Configuring an Extractor (Legacy)
Configuring Fields (Legacy)
This section is relevant only if you are using the older “Fields Array” config type. For new processors, we strongly recommend using the JSON Schema config type described in the “Configuring Properties” section above. If you aren’t sure, please see the Migrating to JSON Schema documentation.
To configure a field in the legacy system, add a semantically accurate field name and write a description that explains how to identify and extract that field from the document.

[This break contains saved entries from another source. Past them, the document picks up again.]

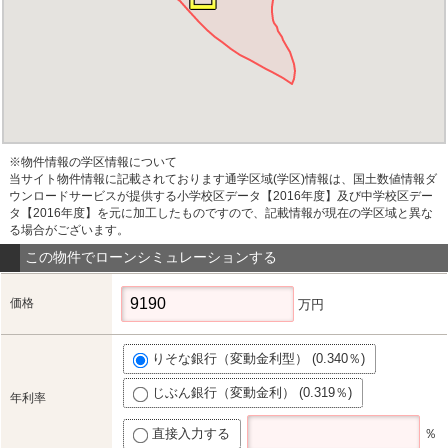
※物件情報の学区情報について
当サイト物件情報に記載されております通学区域(学区)情報は、国土数値情報ダ
ウンロードサービスが提供する小学校区データ【2016年度】及び中学校区デー
タ【2016年度】を元に加工したものですので、記載情報が現在の学区域と異な
る場合がございます。
この物件でローンシミュレーションする
価格
万円
りそな銀行（変動金利型） (0.340％)
じぶん銀行（変動金利） (0.319％)
年利率
直接入力する
％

You must also configure the proper field type:
Text
Use the text data type when you want to extract a string of text from a document. For example, if you want to extract the name of a person from a document, you would use the text data type.
Number
Use the number data type when you want to extract a number from a document. For example, if you want to extract the age of a person from a document, you would use the number data type.
Currency
Use the currency data type when you want to extract a currency value from a document. For example, if you want to extract the price of a product from a document, you would use the currency data type.
Boolean
Use the boolean data type when you want to extract a boolean value from a document. For example, if you want to extract whether a product is in stock from a document, you would use the boolean data type.
Date
Use the date data type when you want to extract a date from a document. For example, if you want to extract the date of birth of a person from a document, you would use the date data type.
Signature
Use the signature data type when you want to extract a signature from a document. For example, if you want to extract the signature of a person from a document, you would use the signature data type. Signature fields will automatically extract all relevant details of a document’s signature block:
- is_signed
- printed_name
- signatory_title
- signature_date
Object
Use the object data type when you want to extract a set of related fields from a document. For example, if you want to extract the address, name, and birth date of a person from a document you would use the object data type.
Array
Use the array data type when you want to extract a list of related fields from a document. For example, if you want to extract a list of products that each have a name, price, and quantity from a document you would use the array data type.
Configuration table
The field config table also will allow you to select the drag button to move the field up or down. Performance is best when related fields in the document are positioned in related order in the configuration table.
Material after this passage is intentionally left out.